I can understand your explanation about the life time but it looks like if the agent basically stopped working after a life time of 8 or so. Why is it so ?

Noise adds a little uniform noise after each iteration. It's likely that there is a math error in the code that's causing too much noise to be dropped at each iteration. Note that I haven't use the Blend or Noise operations on this dialog since about two weeks after I wrote them as I much prefer to run several iterations of processing in a block before adding noise, using incise flow, and performing other processing.

Yes I understood that and have been testing these things in a short series of iterations.
Seeing the "nuking" effect of the noise, my question was "What was the original purpose to add this function here ?"
Just make a test of 3 iterations with a random setting and set noise at 5% for each iteration - you will see what I Wonder about.

[waldronate]

Most of the energy in that GIF is spent in filling in the basins. The deep cuts (that is, obvious canyons) are generally where a small basin has filled and the filled area becomes a catchment to run a lot of agents through the single low point. The erosion along the smoothish slopes doesn't have much visible effect at all. Plus, because most basins on that surface are in fact fairly small, the life of an agent is more likely to be terminated by running into a pit than by running out of allowed steps.

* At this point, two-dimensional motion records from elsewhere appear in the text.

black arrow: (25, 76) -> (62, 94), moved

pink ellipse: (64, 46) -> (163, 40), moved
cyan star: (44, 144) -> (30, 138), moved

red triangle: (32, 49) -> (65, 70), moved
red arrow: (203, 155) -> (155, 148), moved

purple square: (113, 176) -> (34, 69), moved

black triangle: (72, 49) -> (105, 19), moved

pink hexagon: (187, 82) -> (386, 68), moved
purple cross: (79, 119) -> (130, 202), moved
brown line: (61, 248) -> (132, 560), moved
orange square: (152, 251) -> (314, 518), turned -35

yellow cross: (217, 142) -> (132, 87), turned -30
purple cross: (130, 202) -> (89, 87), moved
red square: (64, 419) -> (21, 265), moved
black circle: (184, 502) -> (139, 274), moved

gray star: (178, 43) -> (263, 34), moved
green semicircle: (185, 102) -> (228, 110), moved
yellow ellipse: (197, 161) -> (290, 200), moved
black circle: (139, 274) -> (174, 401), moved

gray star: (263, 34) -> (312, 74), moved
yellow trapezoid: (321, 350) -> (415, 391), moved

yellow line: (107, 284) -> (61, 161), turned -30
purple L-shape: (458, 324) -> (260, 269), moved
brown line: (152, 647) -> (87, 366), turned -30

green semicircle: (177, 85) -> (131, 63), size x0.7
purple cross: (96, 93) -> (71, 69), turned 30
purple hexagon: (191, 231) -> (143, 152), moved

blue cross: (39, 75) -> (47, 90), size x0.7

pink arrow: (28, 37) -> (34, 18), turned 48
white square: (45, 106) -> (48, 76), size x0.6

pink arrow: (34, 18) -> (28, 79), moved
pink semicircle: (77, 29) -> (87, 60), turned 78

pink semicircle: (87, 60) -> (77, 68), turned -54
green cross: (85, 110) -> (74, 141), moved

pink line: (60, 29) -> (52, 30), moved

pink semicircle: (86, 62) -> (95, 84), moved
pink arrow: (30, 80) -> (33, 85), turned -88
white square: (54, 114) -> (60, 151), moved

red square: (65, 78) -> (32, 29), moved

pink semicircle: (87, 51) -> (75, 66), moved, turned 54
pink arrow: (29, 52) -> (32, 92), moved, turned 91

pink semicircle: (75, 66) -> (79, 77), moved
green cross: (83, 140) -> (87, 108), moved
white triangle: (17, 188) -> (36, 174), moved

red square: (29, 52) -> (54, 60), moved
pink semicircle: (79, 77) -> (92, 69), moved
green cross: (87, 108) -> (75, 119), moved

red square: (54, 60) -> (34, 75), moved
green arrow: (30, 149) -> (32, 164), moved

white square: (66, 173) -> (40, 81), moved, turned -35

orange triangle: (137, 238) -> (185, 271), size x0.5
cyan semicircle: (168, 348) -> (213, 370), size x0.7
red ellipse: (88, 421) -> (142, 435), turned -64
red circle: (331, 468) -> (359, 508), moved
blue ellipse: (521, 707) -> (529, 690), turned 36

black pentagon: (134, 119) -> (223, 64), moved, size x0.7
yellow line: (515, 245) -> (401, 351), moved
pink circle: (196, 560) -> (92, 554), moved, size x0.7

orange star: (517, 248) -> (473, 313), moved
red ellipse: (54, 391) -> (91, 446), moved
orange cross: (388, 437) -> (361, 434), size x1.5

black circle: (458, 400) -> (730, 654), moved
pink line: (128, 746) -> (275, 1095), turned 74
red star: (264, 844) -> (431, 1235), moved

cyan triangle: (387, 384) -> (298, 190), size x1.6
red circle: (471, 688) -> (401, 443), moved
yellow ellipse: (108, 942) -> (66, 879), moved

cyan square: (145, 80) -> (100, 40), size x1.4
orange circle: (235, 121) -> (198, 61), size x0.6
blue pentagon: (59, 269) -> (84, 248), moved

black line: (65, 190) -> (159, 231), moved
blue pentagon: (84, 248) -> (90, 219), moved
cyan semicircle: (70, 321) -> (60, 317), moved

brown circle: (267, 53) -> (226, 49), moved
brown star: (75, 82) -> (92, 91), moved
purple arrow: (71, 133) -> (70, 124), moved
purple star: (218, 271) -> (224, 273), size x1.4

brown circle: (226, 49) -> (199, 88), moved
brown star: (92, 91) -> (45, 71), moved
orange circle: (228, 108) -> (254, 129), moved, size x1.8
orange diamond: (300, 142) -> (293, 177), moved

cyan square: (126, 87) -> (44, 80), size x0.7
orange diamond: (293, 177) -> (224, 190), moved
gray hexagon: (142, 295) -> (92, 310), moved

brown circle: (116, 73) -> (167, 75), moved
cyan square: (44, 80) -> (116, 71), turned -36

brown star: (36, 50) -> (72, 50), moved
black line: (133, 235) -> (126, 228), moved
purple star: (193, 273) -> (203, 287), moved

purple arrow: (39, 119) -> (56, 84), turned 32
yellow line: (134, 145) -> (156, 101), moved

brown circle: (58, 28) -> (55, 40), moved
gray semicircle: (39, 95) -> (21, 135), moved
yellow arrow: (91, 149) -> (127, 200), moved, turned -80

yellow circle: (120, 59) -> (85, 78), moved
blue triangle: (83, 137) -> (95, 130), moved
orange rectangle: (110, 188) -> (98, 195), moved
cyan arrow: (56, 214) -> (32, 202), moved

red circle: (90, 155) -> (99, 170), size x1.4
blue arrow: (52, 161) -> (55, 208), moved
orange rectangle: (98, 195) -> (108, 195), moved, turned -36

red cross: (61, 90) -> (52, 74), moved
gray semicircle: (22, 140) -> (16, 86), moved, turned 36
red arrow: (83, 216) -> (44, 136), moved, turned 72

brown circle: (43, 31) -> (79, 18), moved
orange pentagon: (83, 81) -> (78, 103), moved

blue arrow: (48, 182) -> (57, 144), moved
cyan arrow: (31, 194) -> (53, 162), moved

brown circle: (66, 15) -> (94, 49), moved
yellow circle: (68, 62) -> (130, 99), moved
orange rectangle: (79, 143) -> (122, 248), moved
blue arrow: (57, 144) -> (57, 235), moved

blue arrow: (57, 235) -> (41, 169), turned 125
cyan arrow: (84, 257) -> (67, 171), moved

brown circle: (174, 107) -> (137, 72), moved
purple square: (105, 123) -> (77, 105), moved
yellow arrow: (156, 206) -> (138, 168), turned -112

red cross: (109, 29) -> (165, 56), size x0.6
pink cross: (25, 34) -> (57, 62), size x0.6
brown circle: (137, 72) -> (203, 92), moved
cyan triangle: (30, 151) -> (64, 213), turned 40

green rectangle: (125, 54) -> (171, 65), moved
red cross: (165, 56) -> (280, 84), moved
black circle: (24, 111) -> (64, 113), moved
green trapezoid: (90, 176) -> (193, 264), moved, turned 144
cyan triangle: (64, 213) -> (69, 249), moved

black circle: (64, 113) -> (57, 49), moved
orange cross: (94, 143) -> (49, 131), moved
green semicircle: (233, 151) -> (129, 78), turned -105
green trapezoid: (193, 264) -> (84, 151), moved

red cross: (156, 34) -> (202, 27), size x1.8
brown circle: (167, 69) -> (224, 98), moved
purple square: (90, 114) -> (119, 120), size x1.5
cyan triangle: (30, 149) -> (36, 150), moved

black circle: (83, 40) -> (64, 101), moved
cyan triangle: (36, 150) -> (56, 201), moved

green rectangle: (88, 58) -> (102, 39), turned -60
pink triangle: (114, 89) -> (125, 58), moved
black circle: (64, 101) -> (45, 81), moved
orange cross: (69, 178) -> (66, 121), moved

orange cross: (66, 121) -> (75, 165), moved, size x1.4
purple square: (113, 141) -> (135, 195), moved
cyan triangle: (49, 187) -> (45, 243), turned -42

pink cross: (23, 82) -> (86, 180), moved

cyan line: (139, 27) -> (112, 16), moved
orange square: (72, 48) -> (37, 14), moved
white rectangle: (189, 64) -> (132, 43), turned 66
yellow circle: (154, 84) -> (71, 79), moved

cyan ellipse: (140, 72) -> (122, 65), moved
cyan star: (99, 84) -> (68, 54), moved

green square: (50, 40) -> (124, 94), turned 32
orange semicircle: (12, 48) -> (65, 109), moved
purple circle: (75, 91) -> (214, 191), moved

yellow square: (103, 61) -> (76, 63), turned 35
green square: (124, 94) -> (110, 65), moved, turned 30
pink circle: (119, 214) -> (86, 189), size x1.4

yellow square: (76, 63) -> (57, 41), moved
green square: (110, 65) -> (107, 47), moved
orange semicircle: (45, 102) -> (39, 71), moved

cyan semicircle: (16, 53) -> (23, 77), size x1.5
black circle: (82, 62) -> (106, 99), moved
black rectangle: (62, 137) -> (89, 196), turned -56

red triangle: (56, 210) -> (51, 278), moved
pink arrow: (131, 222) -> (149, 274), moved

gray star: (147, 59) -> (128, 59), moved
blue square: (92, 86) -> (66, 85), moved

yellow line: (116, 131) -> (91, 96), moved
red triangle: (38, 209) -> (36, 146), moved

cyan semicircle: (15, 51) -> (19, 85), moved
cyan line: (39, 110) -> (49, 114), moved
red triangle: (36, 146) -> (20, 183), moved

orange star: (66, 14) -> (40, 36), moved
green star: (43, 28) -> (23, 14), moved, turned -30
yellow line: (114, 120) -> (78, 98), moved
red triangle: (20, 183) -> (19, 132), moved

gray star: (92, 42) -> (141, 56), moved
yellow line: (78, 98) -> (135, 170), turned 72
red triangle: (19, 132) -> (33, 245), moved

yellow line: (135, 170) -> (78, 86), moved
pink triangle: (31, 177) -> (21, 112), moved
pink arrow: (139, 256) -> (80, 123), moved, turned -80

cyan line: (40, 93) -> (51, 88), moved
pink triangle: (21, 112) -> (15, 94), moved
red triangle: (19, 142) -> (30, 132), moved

The noise thing looks to have a bug where it's more likely to push the surface down. If you respan the surface to 0 to 1000, then you'll see that there is little effect overall, except for the noise. The noise effectively forces the lifetime of an average agent back to one or two steps because that's how long the agent will live until it hits a pit. As I said before, it seemed like a good feature at the time, but precipiton erosion really needs to run a couple of passes between noise additions and the per-pass noise feature just isn't terribly useful.